Now suppose, that the University consisted of only 10 colleges, each owning only one building, but using the buildings of all the other colleges. Instead of having 10 records, one for each building, we’d end up in having 100 records, 10 for each building, duplicating all the information. Obviously, this solution is not a really good one.

You might now say: “Well, XML knows about IDs. Why not use mechanisms to link to other elements”. Let’s have a look at how this might look like:

<place type="college" xml:id="alls">
   <placeName>All Souls College</placeName>

   <!-- our own buildings -->
   <place xml:id="some-building-id" subtype="primary" type="building" ownershipStatus="owned-by-us">
       <placeName>Lodge</placeName>
       <location when="2007-01-29T13:08:55.535Z">
           <geo rend="0">-1.253042221069336 51.75278555467572</geo>
       </location>
   </place>

   <!-- buildings that we use -->
   <place linksto="#some-building" ownershipStatus="used-by-us"/>
</place>

This is clearly a much better design, since we are not storing any redundant information in our system anymore. However, suppose one of our colleges stops using the rooms of college A. How would we reflect that in the database? One simple and efficient way to reflect that change would be to simply remove the link. Our database would after that change, again, reflect the current status of the University, but the information, that the college once did use those rooms would be gone forever.

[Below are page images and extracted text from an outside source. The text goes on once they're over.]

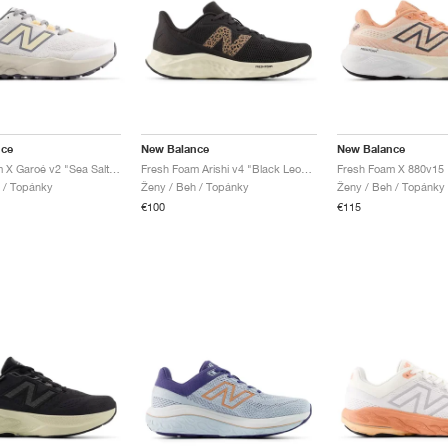
nce
New Balance
New Balance
Fresh Foam X Garoé v2 "Sea Salt & White Peach"
Fresh Foam Arishi v4 "Black Leopard"
l / Topánky
Ženy / Beh / Topánky
Ženy / Beh / Topánky
€100
€115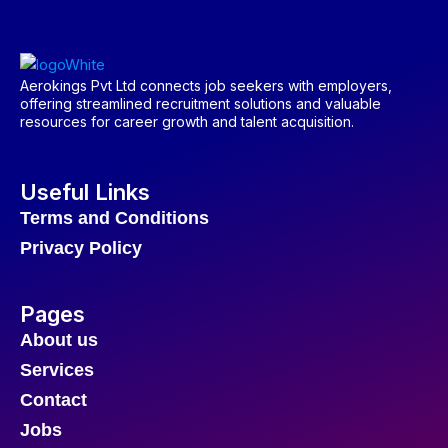
Aerokings Pvt Ltd connects job seekers with employers,
offering streamlined recruitment solutions and valuable
resources for career growth and talent acquisition.
Useful Links
Terms and Conditions
Privacy Policy
Pages
About us
Services
Contact
Jobs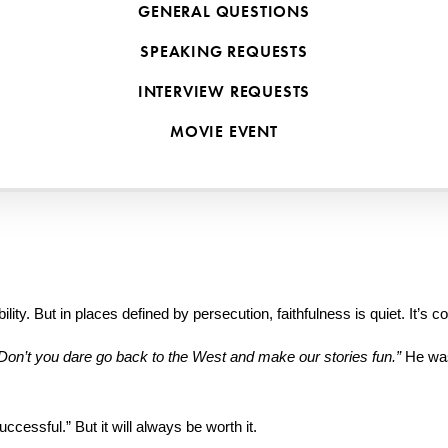
GENERAL QUESTIONS
hing reserved for first-century martyrs or missionaries in dangerous pla
SPEAKING REQUESTS
INTERVIEW REQUESTS
ountries—many of whom were beaten, imprisoned, or lost loved ones fo
MOVIE EVENT
pel itself.
m those faithful followers of Jesus—and why it matters just as much f
ity. But in places defined by persecution, faithfulness is quiet. It’s 
Don’t you dare go back to the West and make our stories fun.”
 He was
essful.” But it will always be worth it.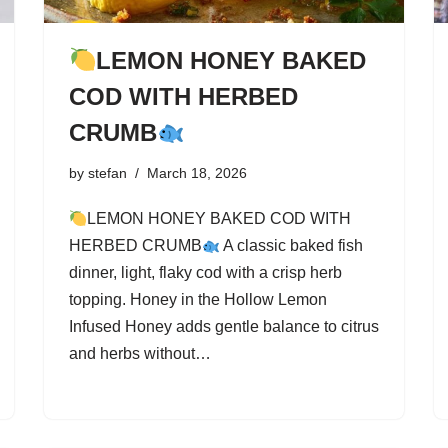
LEMON HONEY BAKED
COD WITH HERBED
CRUMB
by
stefan
March 18, 2026
LEMON HONEY BAKED COD WITH
HERBED CRUMB
A classic baked fish
dinner, light, flaky cod with a crisp herb
topping. Honey in the Hollow Lemon
Infused Honey adds gentle balance to citrus
and herbs without…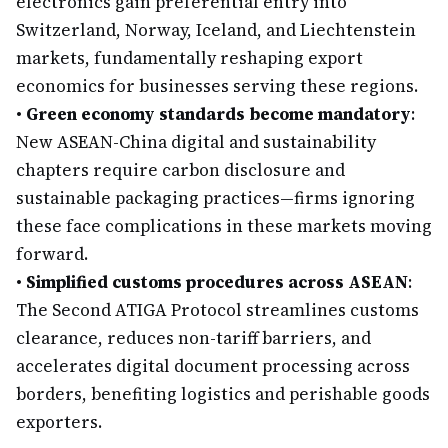
electronics gain preferential entry into
Switzerland, Norway, Iceland, and Liechtenstein
markets, fundamentally reshaping export
economics for businesses serving these regions.
•
Green economy standards become mandatory
:
New ASEAN-China digital and sustainability
chapters require carbon disclosure and
sustainable packaging practices—firms ignoring
these face complications in these markets moving
forward.
•
Simplified customs procedures across ASEAN
:
The Second ATIGA Protocol streamlines customs
clearance, reduces non-tariff barriers, and
accelerates digital document processing across
borders, benefiting logistics and perishable goods
exporters.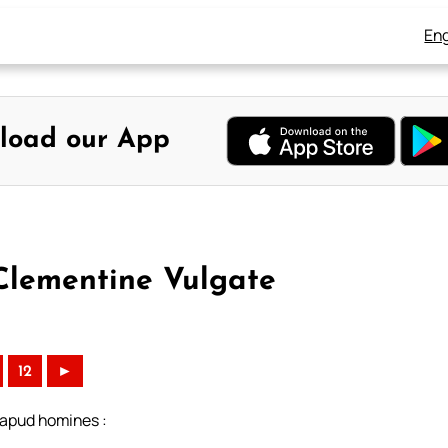
Eng
load our App
 Clementine Vulgate
)
12
►
 apud homines :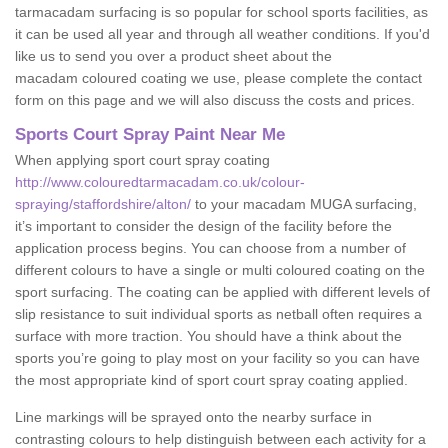
tarmacadam surfacing is so popular for school sports facilities, as
it can be used all year and through all weather conditions. If you'd
like us to send you over a product sheet about the
macadam coloured coating we use, please complete the contact
form on this page and we will also discuss the costs and prices.
Sports Court Spray Paint Near Me
When applying sport court spray coating
http://www.colouredtarmacadam.co.uk/colour-
spraying/staffordshire/alton/
to your macadam MUGA surfacing,
it’s important to consider the design of the facility before the
application process begins. You can choose from a number of
different colours to have a single or multi coloured coating on the
sport surfacing. The coating can be applied with different levels of
slip resistance to suit individual sports as netball often requires a
surface with more traction. You should have a think about the
sports you’re going to play most on your facility so you can have
the most appropriate kind of sport court spray coating applied.
Line markings will be sprayed onto the nearby surface in
contrasting colours to help distinguish between each activity for a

When we thought about that problem and realized, that it would be indeed very nice to be able to have that extra dimension (allowing for queries like: “Give me a list of all the colleges that were present from 1500 to 1600”), we had to admit that the old system’s XML (and indeed any hirarchical XML) would not give us the flexibility that we want for our geolocation database.

One of the first tasks in Erewhon is therefore to create a new database schema, that gives us a great flexibility for expressing relationships between various university entities, that knows about time and is able to annotate any statement with time information and that is extendable so that all the information that we cannot yet think about, but that really should be in the system, can be added without changing the underlying schema (otherwise we’d end up, where we are at the moment, having to redo everything again, which is clearly something that we would like to avoid).

So much for the old OxPoints. I’ll try to keep you posted on any development and I’d be more than happy for any comments.